***** Supplied material *****

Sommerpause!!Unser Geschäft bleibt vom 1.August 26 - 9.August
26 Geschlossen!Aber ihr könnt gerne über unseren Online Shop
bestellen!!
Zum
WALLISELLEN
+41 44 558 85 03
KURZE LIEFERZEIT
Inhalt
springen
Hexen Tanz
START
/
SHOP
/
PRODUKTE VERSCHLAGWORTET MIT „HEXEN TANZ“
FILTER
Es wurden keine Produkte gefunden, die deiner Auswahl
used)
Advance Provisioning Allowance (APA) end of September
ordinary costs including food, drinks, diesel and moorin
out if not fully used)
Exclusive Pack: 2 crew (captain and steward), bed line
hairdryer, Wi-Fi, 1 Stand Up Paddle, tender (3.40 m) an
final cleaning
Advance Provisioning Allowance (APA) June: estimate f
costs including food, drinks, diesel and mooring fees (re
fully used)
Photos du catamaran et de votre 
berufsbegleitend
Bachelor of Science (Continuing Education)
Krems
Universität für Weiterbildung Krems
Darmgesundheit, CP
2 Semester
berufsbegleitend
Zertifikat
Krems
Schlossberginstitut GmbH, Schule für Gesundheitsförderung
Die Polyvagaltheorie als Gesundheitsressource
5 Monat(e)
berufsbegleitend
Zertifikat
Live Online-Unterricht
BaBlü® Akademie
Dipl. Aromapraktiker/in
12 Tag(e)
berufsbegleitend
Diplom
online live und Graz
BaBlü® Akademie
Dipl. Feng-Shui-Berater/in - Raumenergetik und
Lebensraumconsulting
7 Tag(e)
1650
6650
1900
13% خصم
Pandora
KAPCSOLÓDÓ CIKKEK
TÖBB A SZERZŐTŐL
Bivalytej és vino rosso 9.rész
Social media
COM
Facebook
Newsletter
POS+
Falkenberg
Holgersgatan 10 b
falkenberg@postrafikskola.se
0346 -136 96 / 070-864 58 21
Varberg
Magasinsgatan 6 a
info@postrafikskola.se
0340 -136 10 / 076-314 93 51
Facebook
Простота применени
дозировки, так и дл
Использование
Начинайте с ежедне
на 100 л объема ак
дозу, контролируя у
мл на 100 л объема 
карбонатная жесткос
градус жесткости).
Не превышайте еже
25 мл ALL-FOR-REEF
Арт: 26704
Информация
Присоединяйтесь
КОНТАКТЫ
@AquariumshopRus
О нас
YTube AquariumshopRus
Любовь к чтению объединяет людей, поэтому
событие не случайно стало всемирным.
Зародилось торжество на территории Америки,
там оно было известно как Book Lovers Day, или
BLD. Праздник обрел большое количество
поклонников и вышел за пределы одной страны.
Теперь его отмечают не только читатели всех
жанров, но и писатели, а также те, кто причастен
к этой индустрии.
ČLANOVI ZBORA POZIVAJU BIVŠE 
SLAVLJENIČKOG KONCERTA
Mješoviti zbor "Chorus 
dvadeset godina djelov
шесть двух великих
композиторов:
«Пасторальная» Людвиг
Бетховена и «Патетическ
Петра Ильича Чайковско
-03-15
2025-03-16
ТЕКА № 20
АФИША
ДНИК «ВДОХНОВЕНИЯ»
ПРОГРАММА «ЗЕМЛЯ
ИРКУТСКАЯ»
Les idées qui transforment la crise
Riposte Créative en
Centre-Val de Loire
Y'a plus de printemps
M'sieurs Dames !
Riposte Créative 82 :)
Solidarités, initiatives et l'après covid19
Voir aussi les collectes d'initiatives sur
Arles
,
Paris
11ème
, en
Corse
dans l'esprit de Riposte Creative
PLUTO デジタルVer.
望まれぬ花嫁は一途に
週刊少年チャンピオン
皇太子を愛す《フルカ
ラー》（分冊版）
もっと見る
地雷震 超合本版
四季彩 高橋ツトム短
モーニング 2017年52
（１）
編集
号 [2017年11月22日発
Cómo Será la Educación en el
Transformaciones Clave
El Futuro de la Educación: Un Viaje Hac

*****
***** Supplied material *****

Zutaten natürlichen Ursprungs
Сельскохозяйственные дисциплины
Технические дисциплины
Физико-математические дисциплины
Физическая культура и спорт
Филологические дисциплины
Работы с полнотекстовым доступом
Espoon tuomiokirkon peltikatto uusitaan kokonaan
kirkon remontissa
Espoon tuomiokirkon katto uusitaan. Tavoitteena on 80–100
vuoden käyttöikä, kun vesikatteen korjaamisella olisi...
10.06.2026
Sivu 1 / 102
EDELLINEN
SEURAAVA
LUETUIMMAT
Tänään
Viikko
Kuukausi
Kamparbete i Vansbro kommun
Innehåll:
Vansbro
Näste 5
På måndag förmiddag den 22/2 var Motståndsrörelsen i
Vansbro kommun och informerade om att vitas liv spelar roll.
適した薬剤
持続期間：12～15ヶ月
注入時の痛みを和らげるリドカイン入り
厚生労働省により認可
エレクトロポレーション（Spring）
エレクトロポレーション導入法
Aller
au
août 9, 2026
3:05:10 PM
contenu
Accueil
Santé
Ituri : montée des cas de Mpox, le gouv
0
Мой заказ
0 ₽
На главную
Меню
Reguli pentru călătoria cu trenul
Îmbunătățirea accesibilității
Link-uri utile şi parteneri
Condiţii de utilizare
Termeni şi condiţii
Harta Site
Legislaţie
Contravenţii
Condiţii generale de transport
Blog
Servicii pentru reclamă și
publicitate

*****

### Exercise brief
Every line above in which the word "Espoon" is present must be copied into the answer.

### Task response
Espoon tuomiokirkon peltikatto uusitaan kokonaan
Espoon tuomiokirkon katto uusitaan. Tavoitteena on 80–100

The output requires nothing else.